Ao proferir o discurso de abertura, Carla Nogueira, Administradora Executiva do IGAPE, deixou patente que a operação se enquadra no processo de alienação de 34% da participação que o Estado detém no Standard Bank Angola. Deste total, 10% será disponibilizado ao público em geral, enquanto os restantes 24% serão adquiridos pelo accionista Standard Bank Group, no exercício do seu direito de preferência.
Carla Nogueira fez saber, ainda, que os resultados alcançados com as ofertas públicas já realizadas em Angola, impulsionadas pelo PROPRIV, constituem um importante sinal da crescente confiança dos investidores na economia nacional e na capacidade de geração de valor das instituições angolanas.
“De forma acumulada, nas seis operações anteriores registaram-se mais de 25 mil investidores, que movimentaram um montante equivalente a AOA 1,6 biliões (US$ 1,75 mil milhões, valor calculado com base na taxa de câmbio de hoje), representando 2,7 vezes a capitalização bolsista esperada”, afirmou a Administradora.
Estrutura da OPV do Standard Bank Angola
De acordo com Fábio Guedes, PCE da Standard Invest, a Oferta Pública de Venda (OPV) do Standard Bank Angola insere-se no programa de privatizações do Estado angolano (PROPRIV), tendo como oferente o Instituto de Gestão de Activos e Participações do Estado (IGAPE), que está a alienar as acções em representação do Estado angolano. O Standard Bank Angola é o emitente da operação.

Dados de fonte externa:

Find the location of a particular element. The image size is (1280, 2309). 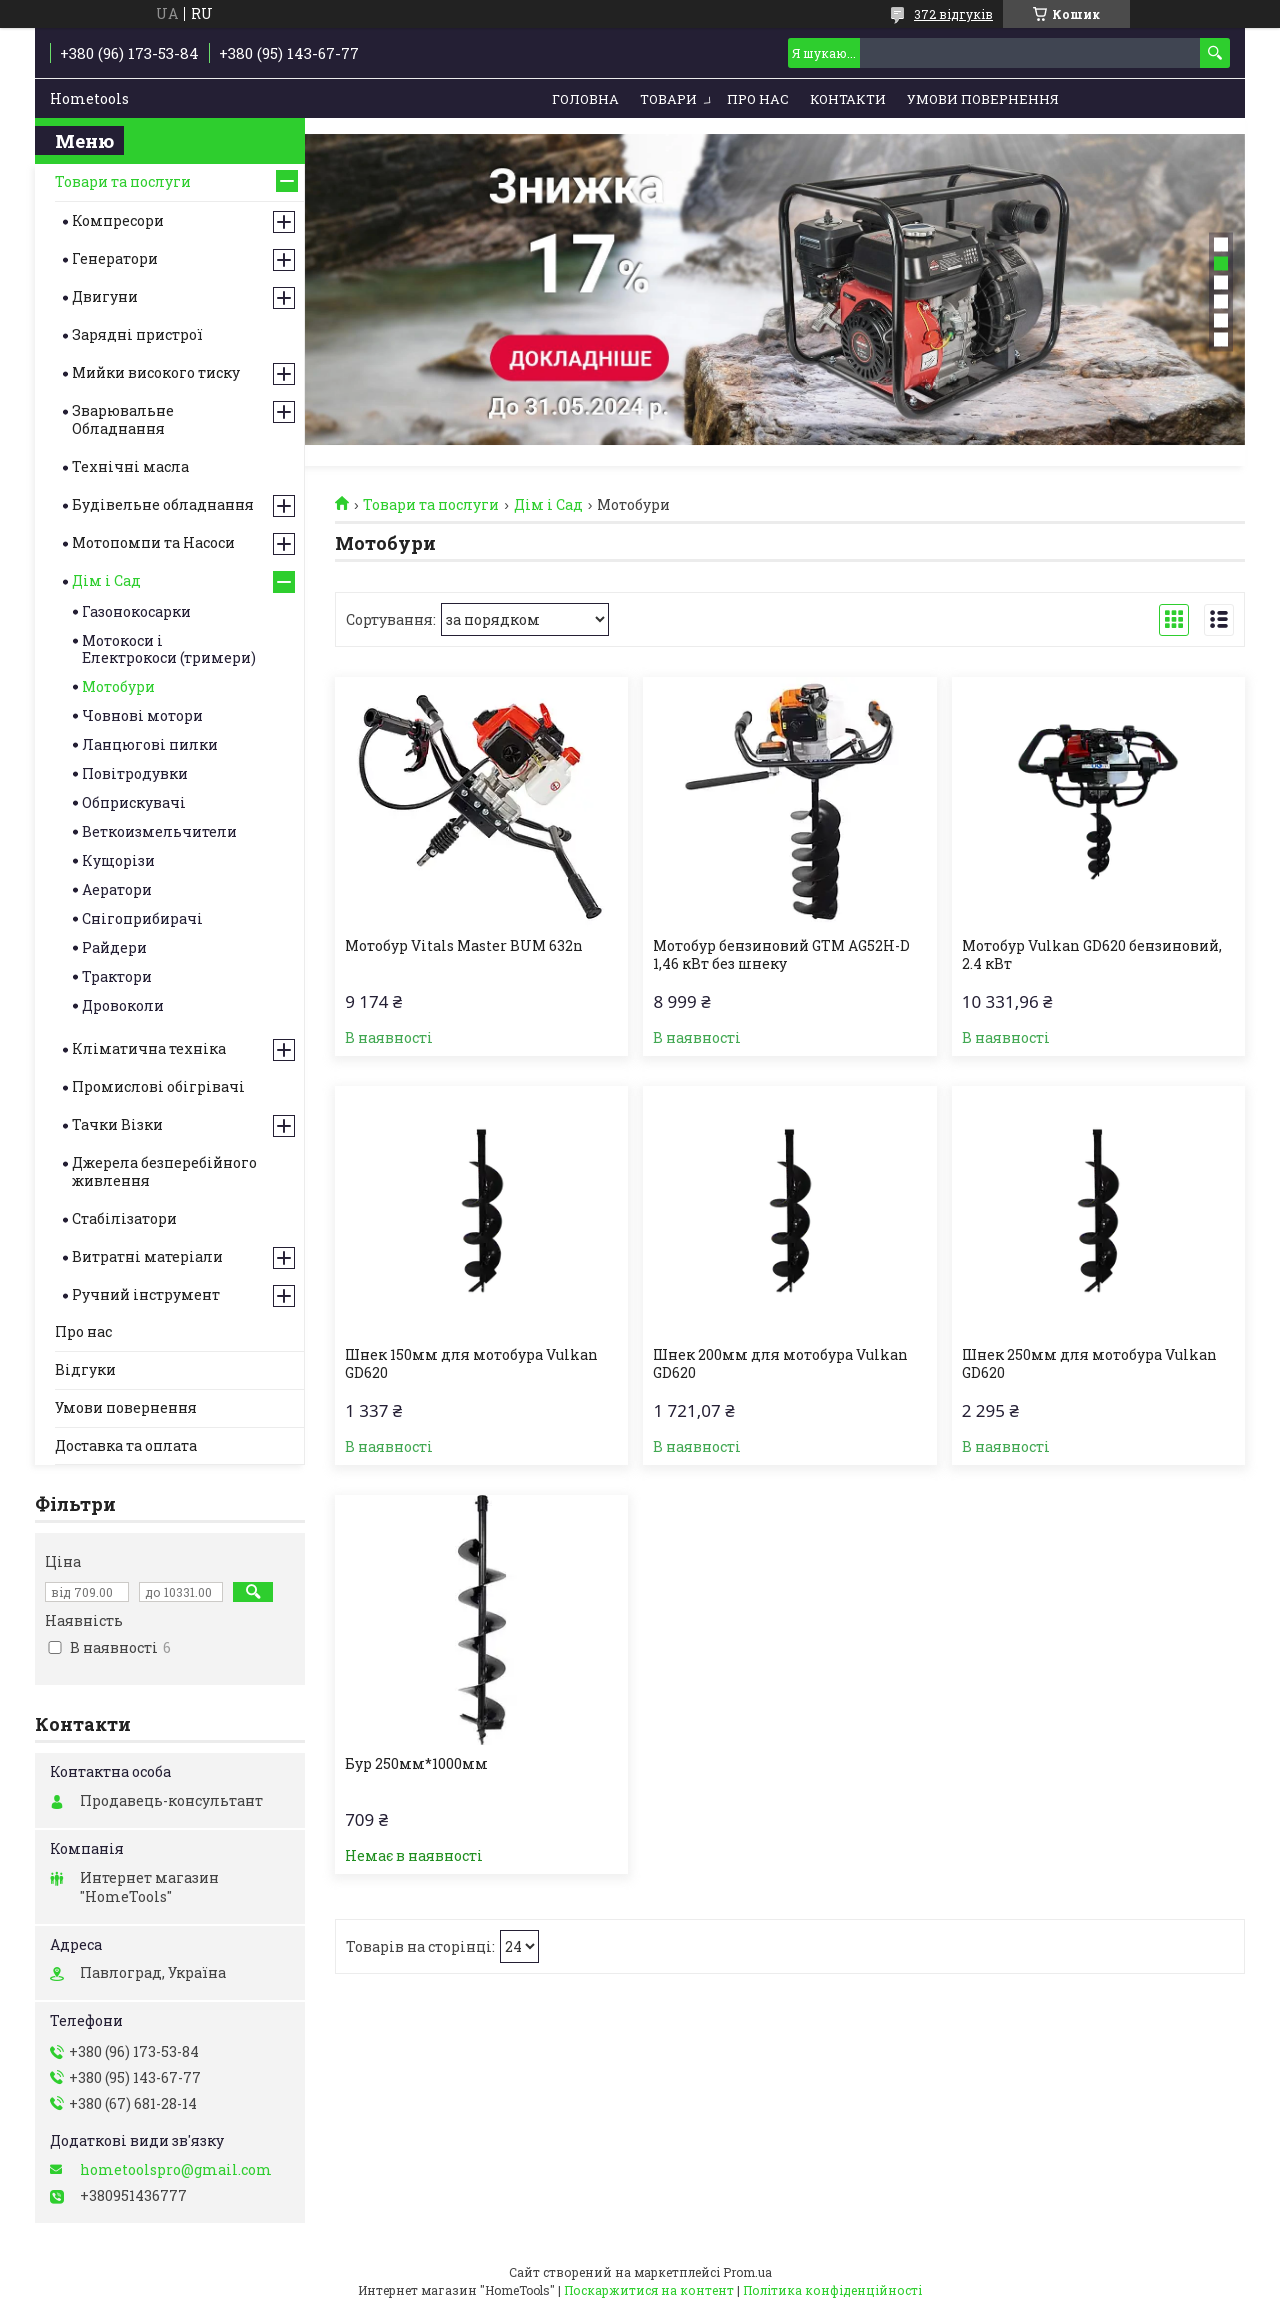 Мотобури is located at coordinates (118, 686).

A oferta engloba 4 760 000 acções, correspondentes a 34% do capital social do Standard Bank Angola, divididas em duas tranches: 24% será destinada ao Standard Bank Group, no exercício do seu direito de preferência, enquanto os restantes 10% serão destinados ao público em geral.
O Standard Bank Group detém, actualmente, cerca de 51% do Standard Bank Angola, enquanto o IGAPE, em representação do Estado angolano, detém 49%. Após a oferta, prevê-se que o Standard Bank Group passe a deter 75%, o IGAPE 15% e o público em geral 10%.
Ao abrigo do Despacho Presidencial n.º 317/25, de 6 de Novembro, prevê-se que a participação de 15% do IGAPE passe, posteriormente, para o Fundo Soberano de Angola, sendo que o beneficiário último continuará a ser o Estado angolano, mudando apenas a entidade pública responsável pela gestão da participação.
“É importante notar que, por um lado, o Standard Bank Group não está a vender acções, pelo contrário, está a comprar. Por outro, todas as acções do Standard Bank Angola serão submetidas a negociação, e não apenas as que estão a ser privatizadas neste momento. As acções serão livremente transmissíveis no mercado secundário, em regime de participações qualificadas”, fez saber o PCE da Standard Invest.
A oferta de 10% dirigida ao público em geral, correspondente a 1 400 000 acções, terá o seu preço definido no apuramento dos resultados, após o período da OPV. No entanto, o intervalo indicativo de preço situa-se entre AOA 41,22 mil (US$ 45,16) e AOA 50,00 mil (US$ 54,77).
Desempenho financeiro do Standard Bank Angola

Na sua apresentação, Eduardo Clemente, administrador executivo do Standard Bank Angola, avançou que os dados de 2025 mostram que o banco apresentou um rácio de rentabilidade dos capitais próprios de 44,2% e um rácio de eficiência de 33%, sendo considerado o banco mais eficiente. O rácio de transformação situou-se em cerca de 41%.
A evolução do produto bancário, correspondente à receita bancária, tem sido extraordinária, segundo o Administrador Executivo, crescendo, em média, 45% ao ano. Em sentido contrário, o aumento médio dos custos situou-se em torno de 29%, sendo que mais de 50% destes custos correspondem a despesas com pessoal, reflexo do contínuo investimento no crescimento e desenvolvimento do capital humano.
“Esses números denotam a solidez financeira do Standard Bank, porque, quando se juntam todas as peças, se consegue ver um banco com solidez no balanço e forte capacidade de extrair produtividade e rentabilidade do balanço”, afirmou.
“O Standard tem tentado remunerar, ao máximo, os accionistas sob a forma de dividendos anualmente. Nos últimos três anos, o banco distribuiu 65% dos resultados em dividendos. Mas esse foco na remuneração do accionista não é feito à custa do investimento no banco, e os números partilhados demonstram isso”, finalizou.